Daren Blomquist, vice president at RealtyTrac—a company that divulges analytics and housing data—believes that foreclosure rates are set to taper off substantially. “Given that August 2006 was the peak of the housing bubble, this eight-and-a-half year low in foreclosure activity is a significant milestone and a sign that nationwide foreclosure activity is on track to return to historic norms this year — and is possibly even headed below historic norms…,” said Blomquist.

According to CoreLogic National Foreclosure Report, in February of this year, there were 39,000 foreclosures, which is a large decrease from the foreclosure rate of February of last year which was 46,000.

This may all be due to the economy picking up all around. One could say that from February 14 to February 15, foreclosure inventory decreased because more people became employed, thus they were able to pay their mortgages. Home values have increased as well, as  has the demand for homes—another great sign.
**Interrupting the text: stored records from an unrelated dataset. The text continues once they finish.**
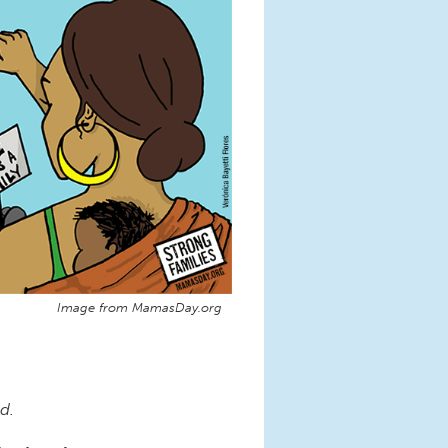
Image from MamasDay.org
d.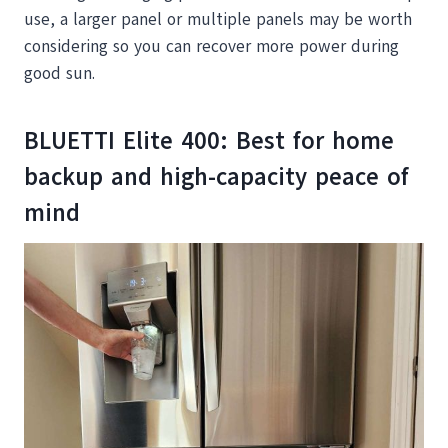
use, a larger panel or multiple panels may be worth
considering so you can recover more power during
good sun.
BLUETTI Elite 400: Best for home
backup and high-capacity peace of
mind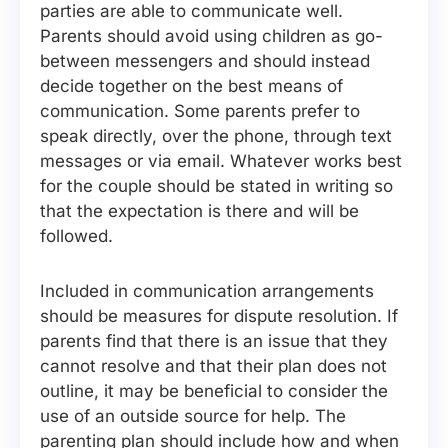
parties are able to communicate well.
Parents should avoid using children as go-
between messengers and should instead
decide together on the best means of
communication. Some parents prefer to
speak directly, over the phone, through text
messages or via email. Whatever works best
for the couple should be stated in writing so
that the expectation is there and will be
followed.
Included in communication arrangements
should be measures for dispute resolution. If
parents find that there is an issue that they
cannot resolve and that their plan does not
outline, it may be beneficial to consider the
use of an outside source for help. The
parenting plan should include how and when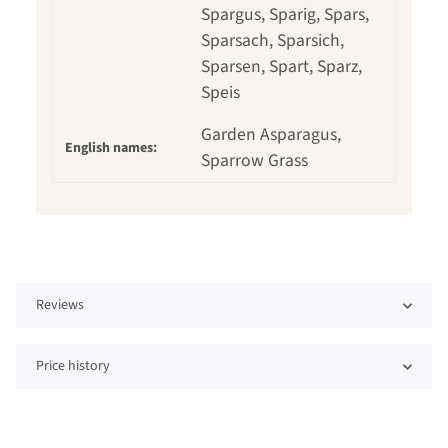
Spargus, Sparig, Spars,
Sparsach, Sparsich,
Sparsen, Spart, Sparz,
Speis
Garden Asparagus,
English names:
Sparrow Grass
Reviews
Price history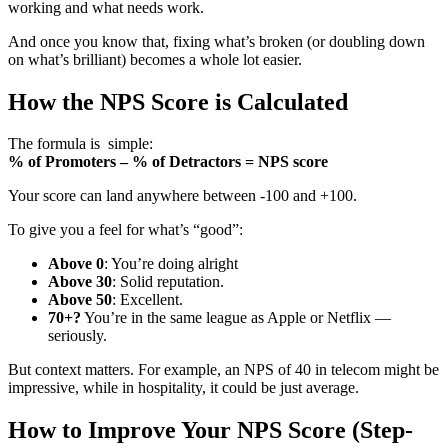
working and what needs work.
And once you know that, fixing what’s broken (or doubling down
on what’s brilliant) becomes a whole lot easier.
How the NPS Score is Calculated
The formula is simple:
% of Promoters – % of Detractors = NPS score
Your score can land anywhere between -100 and +100.
To give you a feel for what’s “good”:
Above 0
: You’re doing alright
Above 30
: Solid reputation.
Above 50
: Excellent.
70+?
You’re in the same league as Apple or Netflix —
seriously.
But context matters. For example, an NPS of 40 in telecom might be
impressive, while in hospitality, it could be just average.
How to Improve Your NPS Score (Step-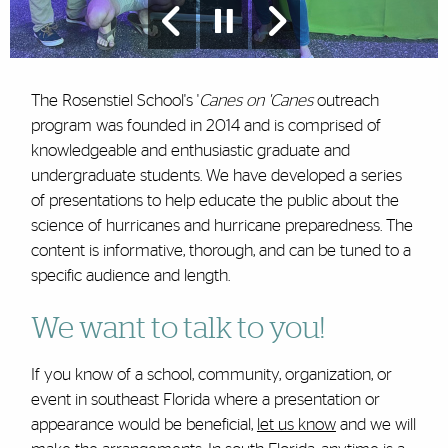
The Rosenstiel School's '
Canes on 'Canes
outreach
program was founded in 2014 and is comprised of
knowledgeable and enthusiastic graduate and
undergraduate students. We have developed a series
of presentations to help educate the public about the
science of hurricanes and hurricane preparedness. The
content is informative, thorough, and can be tuned to a
specific audience and length.
We want to talk to you!
If you know of a school, community, organization, or
event in southeast Florida where a presentation or
appearance would be beneficial,
let us know
and we will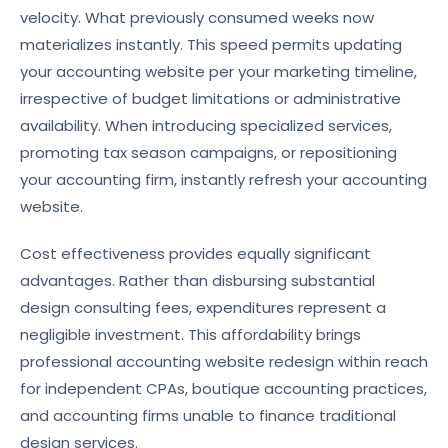
velocity. What previously consumed weeks now
materializes instantly. This speed permits updating
your accounting website per your marketing timeline,
irrespective of budget limitations or administrative
availability. When introducing specialized services,
promoting tax season campaigns, or repositioning
your accounting firm, instantly refresh your accounting
website.
Cost effectiveness provides equally significant
advantages. Rather than disbursing substantial
design consulting fees, expenditures represent a
negligible investment. This affordability brings
professional accounting website redesign within reach
for independent CPAs, boutique accounting practices,
and accounting firms unable to finance traditional
design services.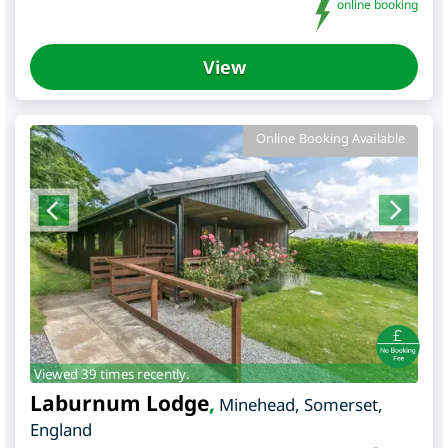
online booking
View
Online Booking Available
Viewed 39 times recently.
Laburnum Lodge
,
Minehead
,
Somerset
,
England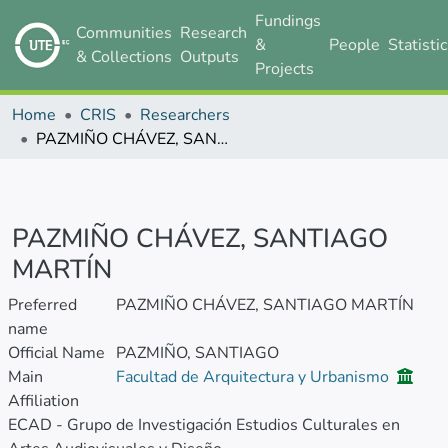
Fundings
Communities
Research
&
People
Statisti
& Collections
Outputs
Projects
Home
CRIS
Researchers
PAZMIÑO CHÁVEZ, SANTIAGO MARTÍN
PAZMIÑO CHÁVEZ, SANTIAGO
MARTÍN
Preferred
PAZMIÑO CHÁVEZ, SANTIAGO MARTÍN
name
Official Name
PAZMIÑO, SANTIAGO
Main
Facultad de Arquitectura y Urbanismo
Affiliation
ECAD - Grupo de Investigación Estudios Culturales en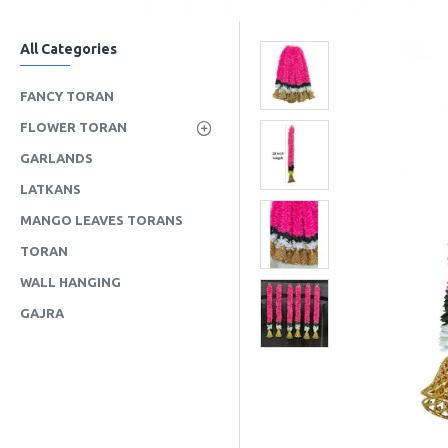
All Categories
FANCY TORAN
FLOWER TORAN
GARLANDS
LATKANS
MANGO LEAVES TORANS
TORAN
WALL HANGING
GAJRA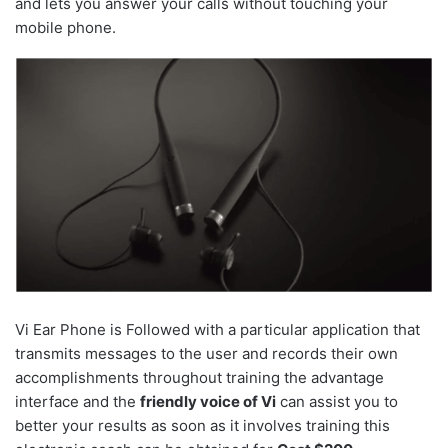
and lets you answer your calls without touching your
mobile phone.
Vi Ear Phone is Followed with a particular application that
transmits messages to the user and records their own
accomplishments throughout training the advantage
interface and the
friendly voice of Vi
can assist you to
better your results as soon as it involves training this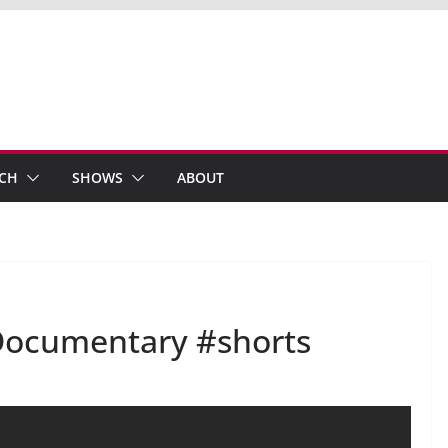
ECH
SHOWS
ABOUT
T Documentary #shorts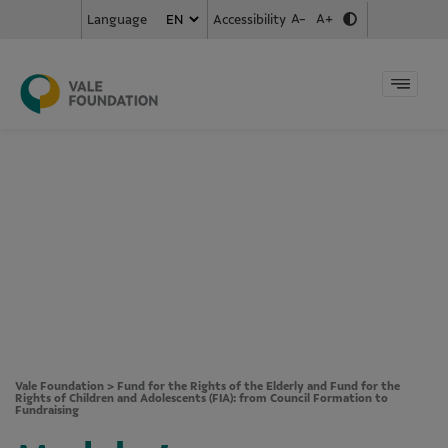
A-
A+
Accessibility
Language
Vale Foundation
>
Fund for the Rights of the Elderly and Fund for the
Rights of Children and Adolescents (FIA): from Council Formation to
Fundraising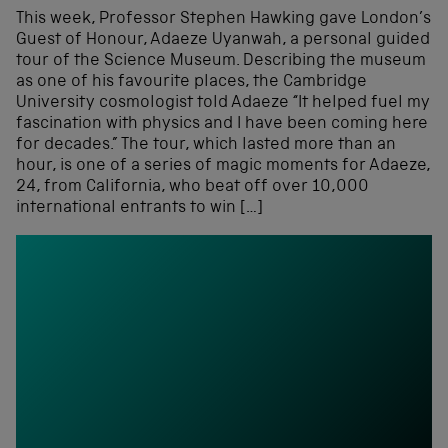
This week, Professor Stephen Hawking gave London’s
Guest of Honour, Adaeze Uyanwah, a personal guided
tour of the Science Museum. Describing the museum
as one of his favourite places, the Cambridge
University cosmologist told Adaeze “It helped fuel my
fascination with physics and I have been coming here
for decades.” The tour, which lasted more than an
hour, is one of a series of magic moments for Adaeze,
24, from California, who beat off over 10,000
international entrants to win […]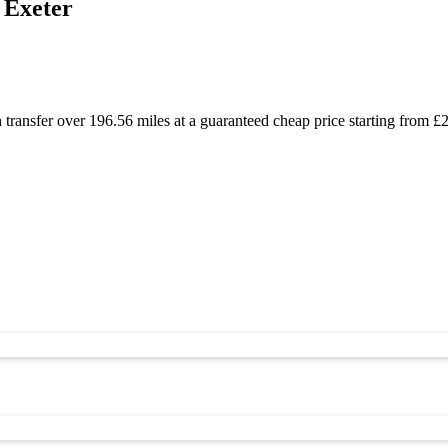
 Exeter
 transfer over 196.56 miles at a guaranteed cheap price starting from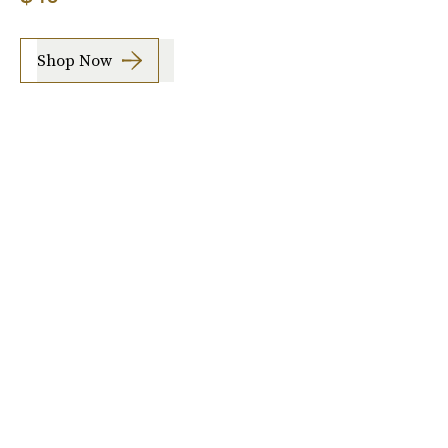
Shop Now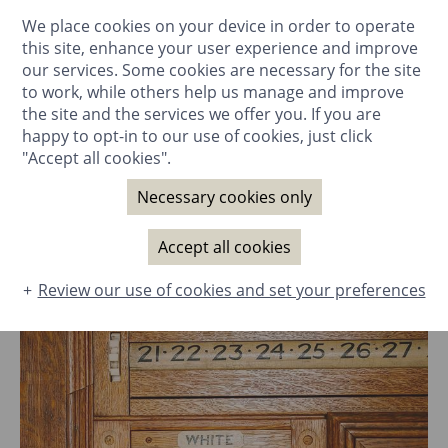
We place cookies on your device in order to operate
BOOK NOW
this site, enhance your user experience and improve
our services. Some cookies are necessary for the site
to work, while others help us manage and improve
the site and the services we offer you. If you are
happy to opt-in to our use of cookies, just click
"Accept all cookies".
GALLERY
Rooms & Suites
Necessary cookies only
The House
Filter:
Dining
All
Accept all cookies
Special Occasions
Review our use of cookies and set your preferences
Spa
Business Events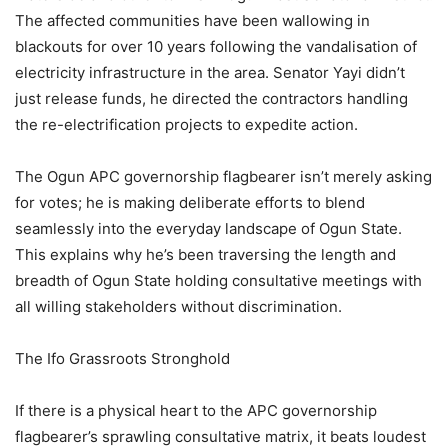
The affected communities have been wallowing in
blackouts for over 10 years following the vandalisation of
electricity infrastructure in the area. Senator Yayi didn’t
just release funds, he directed the contractors handling
the re-electrification projects to expedite action.
The Ogun APC governorship flagbearer isn’t merely asking
for votes; he is making deliberate efforts to blend
seamlessly into the everyday landscape of Ogun State.
This explains why he’s been traversing the length and
breadth of Ogun State holding consultative meetings with
all willing stakeholders without discrimination.
The Ifo Grassroots Stronghold
If there is a physical heart to the APC governorship
flagbearer’s sprawling consultative matrix, it beats loudest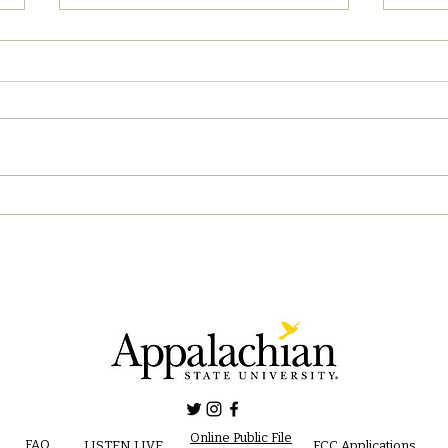
04/2
05/02/2023 PM News Break
Online Public File
FAQ
LISTEN LIVE
FCC Applications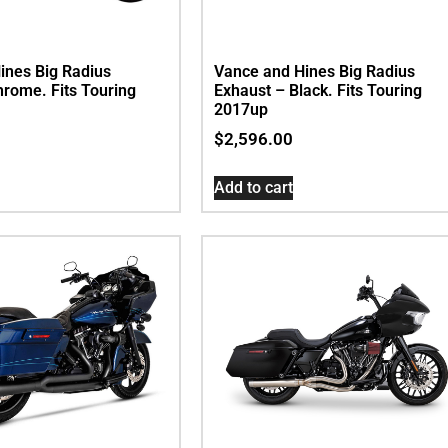
ines Big Radius
Vance and Hines Big Radius
hrome. Fits Touring
Exhaust – Black. Fits Touring
2017up
$
2,596.00
Add to cart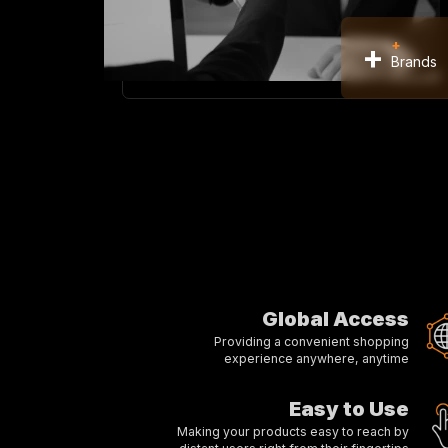
+
+
Brands
Global Access
Providing a convenient shopping
experience anywhere, anytime
Easy to Use
Making your products easy to reach by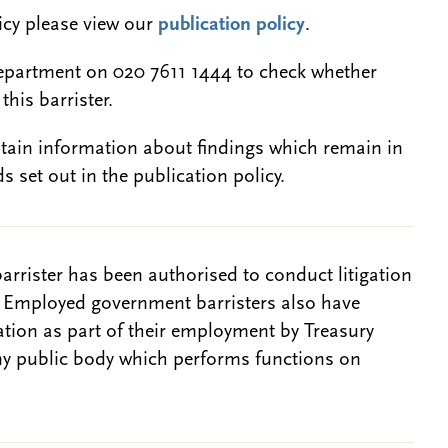
licy please view our
publication policy
.
epartment on 020 7611 1444 to check whether
this barrister.
btain information about findings which remain in
s set out in the publication policy.
barrister has been authorised to conduct litigation
. Employed government barristers also have
gation as part of their employment by Treasury
ny public body which performs functions on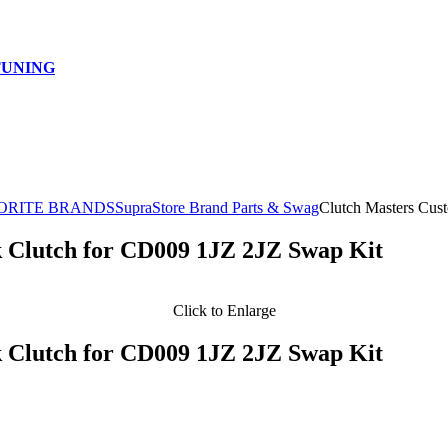
TUNING
ORITE BRANDS
SupraStore Brand Parts & Swag
Clutch Masters Cus
 Clutch for CD009 1JZ 2JZ Swap Kit
Click to Enlarge
 Clutch for CD009 1JZ 2JZ Swap Kit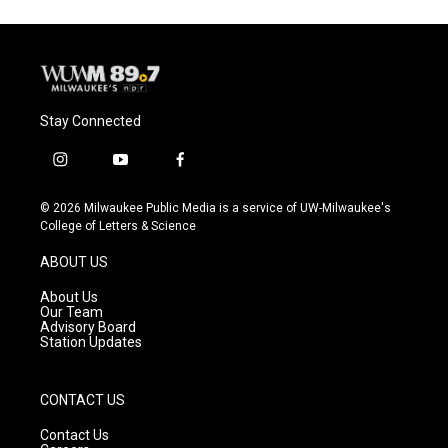
Stay Connected
i
y
f
n
o
a
s
u
c
© 2026 Milwaukee Public Media is a service of UW-Milwaukee's
t
t
e
College of Letters & Science
a
u
b
g
b
o
ABOUT US
r
e
o
a
k
About Us
m
Our Team
Advisory Board
Station Updates
CONTACT US
Contact Us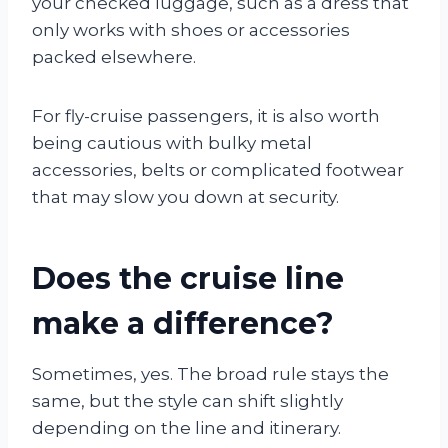
your checked luggage, such as a dress that
only works with shoes or accessories
packed elsewhere.
For fly-cruise passengers, it is also worth
being cautious with bulky metal
accessories, belts or complicated footwear
that may slow you down at security.
Does the cruise line
make a difference?
Sometimes, yes. The broad rule stays the
same, but the style can shift slightly
depending on the line and itinerary.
Even though foreclosure rates seem to be dwindling down for the most part, there are states in the U.S. that aren’t having the same results. For example, Massachusetts has an increase in foreclosure activity by about 53 percent from last year. New York has increased by 19 percent from last year, as well. One could ask why this is happening in some spots as opposed to others. Do some regions offer more employment? Is housing more in demand in other places?

All in all, as a whole the nation is having a  decrease in foreclosure activity, which is a great sign for those employed in the housing economy. They can take advantage of increased demand for homes, more jobs and more families will be able to afford their mortgages. With analytics showing a more optimistic side of foreclosures, we are excited to see what is to come.